The saddest part about this article might be that it hasn't been written until now.
The Halifax Lancers has been a horse riding school next to downtown Halifax for close to a century. Its website describes it as "the only urban non-profit riding school in Canada."
If you have spent considerable amounts of time in the countryside, you may be used to seeing horse pastures that span the lengths of entire fields.

But perhaps more importantly, you've seen the horses with their heads down, looking for grass to graze on. It is not a luxury, it is a part of their evolutionary biology.
"They're grazers preferentially. Their digestive systems adapted for that kind of behaviour and food. They're used to grazing for up to 70% of their day," said Catherine Schuppli, a professor of animal welfare at the University of British Columbia.

And thus, if you have ever walked past the Halifax Lancers and felt that something is just not right, your moral impulses appear to be true.
"The image of the horse on the big pasture is more akin to what the horse definitely would prefer to be doing. There are things like colic and gastric ulcers that are very common in captive horses. Their digestive tract doesn't cope well with short little meals of grain," Schuppli said.
Canada's National Farm Animal Care Council has equine treatment guidelines. Even though they haven't been updated in almost a decade, they explicitly mention the importance of grazing.
The organization defines a pasture as "a large, fenced-in area where horses are kept loose and can graze." And they recommend horses be "eating an average of 12 hours per day and never voluntarily fasting for more than 3-4 hours." Sadly the Lancers can be often seen trying to graze, only to discover more dirt.
With grass grazing being such a central part of horse behaviour, one must wonder why the Halifax Lancers maintain an exclusively dirt pasture which sometimes has a small patch of hay. According to Schuppli, dirt pastures come from the sport of riding.
"If they're competing, even if it's just amateur, they don't want them running around in an area where they're going to get injured," she said.
The fact that the horses do not have daily access to a large grassy pasture may indicate that they see the horses as merely a means to their personal sport-related ends. Especially considering a muddy pasture is warned about in the NFACC guidelines.
"In muddy conditions, horses must, at a minimum, have access to a mud-free, well-drained area in the pasture/yard on which to stand and lie down," the document says.
At what point does the question become inevitable - why aren't the Halifax Lancers simply in a rural setting in which the horses have vast space to roam and graze on grass as the experts say they should?
Instead, 27 horses are crammed in an urban environment in which they are only outside 2-4 hours per day. During those hours, they are subjected to something no horse enjoys - loud noises.
"Avoid sudden actions or noises that may startle or frighten horses. Horses have sensitive hearing," the NFAAC document says.
But that doesn't stop the stable from existing directly behind the roars of a soccer stadium, directly beside roads driven on by loud vehicles, or directly behind Citadel Hill with its infamous noon cannon fire.
According to Schuppli, the problem is not that they do not care about the horses.
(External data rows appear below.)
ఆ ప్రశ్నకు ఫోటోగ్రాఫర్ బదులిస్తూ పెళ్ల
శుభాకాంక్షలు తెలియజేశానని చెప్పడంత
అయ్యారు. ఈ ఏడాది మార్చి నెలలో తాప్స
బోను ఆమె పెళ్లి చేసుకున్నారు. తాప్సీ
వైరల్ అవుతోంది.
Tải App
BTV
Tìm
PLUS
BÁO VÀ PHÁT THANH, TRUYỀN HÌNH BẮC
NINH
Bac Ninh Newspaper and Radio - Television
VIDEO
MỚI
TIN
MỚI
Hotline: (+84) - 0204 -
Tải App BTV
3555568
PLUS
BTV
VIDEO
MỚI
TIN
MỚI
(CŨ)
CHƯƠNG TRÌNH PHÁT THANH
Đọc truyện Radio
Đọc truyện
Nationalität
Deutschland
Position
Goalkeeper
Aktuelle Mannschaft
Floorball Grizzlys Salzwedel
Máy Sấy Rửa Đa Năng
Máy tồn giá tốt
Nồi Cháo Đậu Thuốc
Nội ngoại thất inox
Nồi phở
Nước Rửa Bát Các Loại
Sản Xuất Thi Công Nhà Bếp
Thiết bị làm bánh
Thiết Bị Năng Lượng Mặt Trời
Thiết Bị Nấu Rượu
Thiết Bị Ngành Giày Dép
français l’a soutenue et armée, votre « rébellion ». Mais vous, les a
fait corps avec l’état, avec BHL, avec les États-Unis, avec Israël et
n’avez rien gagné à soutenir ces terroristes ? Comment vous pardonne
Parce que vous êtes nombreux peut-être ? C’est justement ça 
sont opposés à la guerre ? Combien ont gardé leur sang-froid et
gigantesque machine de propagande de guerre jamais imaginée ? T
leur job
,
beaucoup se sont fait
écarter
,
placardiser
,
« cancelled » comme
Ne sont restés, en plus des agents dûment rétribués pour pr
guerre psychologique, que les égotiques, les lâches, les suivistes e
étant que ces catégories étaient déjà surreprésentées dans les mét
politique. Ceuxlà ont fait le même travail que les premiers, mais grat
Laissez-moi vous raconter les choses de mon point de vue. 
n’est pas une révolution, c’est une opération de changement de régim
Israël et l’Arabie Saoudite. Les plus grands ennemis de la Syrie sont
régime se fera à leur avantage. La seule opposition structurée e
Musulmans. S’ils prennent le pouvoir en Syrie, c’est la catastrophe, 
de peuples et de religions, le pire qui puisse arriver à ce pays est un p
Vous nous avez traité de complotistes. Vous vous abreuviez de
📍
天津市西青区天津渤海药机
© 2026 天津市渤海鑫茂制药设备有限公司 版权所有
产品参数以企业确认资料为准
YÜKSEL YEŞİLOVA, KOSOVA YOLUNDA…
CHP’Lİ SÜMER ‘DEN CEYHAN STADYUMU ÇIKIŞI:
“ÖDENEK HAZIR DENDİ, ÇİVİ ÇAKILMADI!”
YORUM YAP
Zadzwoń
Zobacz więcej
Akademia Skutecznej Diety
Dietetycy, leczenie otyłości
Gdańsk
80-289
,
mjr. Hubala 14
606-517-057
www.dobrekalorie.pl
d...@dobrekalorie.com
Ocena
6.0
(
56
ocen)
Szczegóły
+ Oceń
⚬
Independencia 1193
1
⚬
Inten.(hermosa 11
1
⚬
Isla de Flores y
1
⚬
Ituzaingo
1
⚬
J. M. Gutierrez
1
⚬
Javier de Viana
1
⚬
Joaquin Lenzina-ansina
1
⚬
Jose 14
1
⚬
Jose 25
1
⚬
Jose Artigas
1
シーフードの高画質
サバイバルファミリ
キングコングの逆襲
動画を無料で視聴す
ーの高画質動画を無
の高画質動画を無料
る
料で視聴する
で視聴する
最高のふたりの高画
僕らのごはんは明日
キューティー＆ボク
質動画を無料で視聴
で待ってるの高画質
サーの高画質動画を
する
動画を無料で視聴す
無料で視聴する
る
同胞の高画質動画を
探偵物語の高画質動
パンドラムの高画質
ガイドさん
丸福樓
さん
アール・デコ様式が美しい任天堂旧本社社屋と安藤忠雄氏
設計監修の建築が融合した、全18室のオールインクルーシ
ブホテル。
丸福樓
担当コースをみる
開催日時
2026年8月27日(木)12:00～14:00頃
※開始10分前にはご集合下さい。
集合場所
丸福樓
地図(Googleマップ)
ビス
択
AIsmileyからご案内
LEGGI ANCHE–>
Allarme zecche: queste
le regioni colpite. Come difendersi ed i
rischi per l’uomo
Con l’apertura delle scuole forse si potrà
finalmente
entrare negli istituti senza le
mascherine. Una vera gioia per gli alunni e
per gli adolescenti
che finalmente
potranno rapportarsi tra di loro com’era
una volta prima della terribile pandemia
Instead, it is their lack of attention toward research on animal ethics.
"What they're lacking is an understanding from the animal's perspective. If they really care for their animals, then they should be doing more things, especially when they're in an environment that has a lot of shortcomings. It's not unique to them, but that doesn't excuse anyone in that situation," Schuppli said.
Any concern about the Halifax Lancers using other animals as a means to their own ends could be justified by how little animal welfare is mentioned on their website. One of their frequently asked questions is how the horses fare living in the city.

If they are willing to continuously transport the horses back and forth between the countryside for "vacations," why not simply keep the horses in the countryside?
One thing that is mentioned often on their website is how good the horses are for human mental health. "Studies have shown that even passively spending time next to a horse has emotional and physiological benefits such as bringing down the human's heart rate," says their latest news release.
After a life mostly spent in depressing stalls and jumping over obstacles with apes on their back, the horses retire to the countryside.
Needless to say, the People for the Ethical Treatment of Animals (PETA) are not impressed with the Halifax Lancers. But PETA says the organization could be redeemed if they make an effort to move away from Halifax to a better-suited location for horses.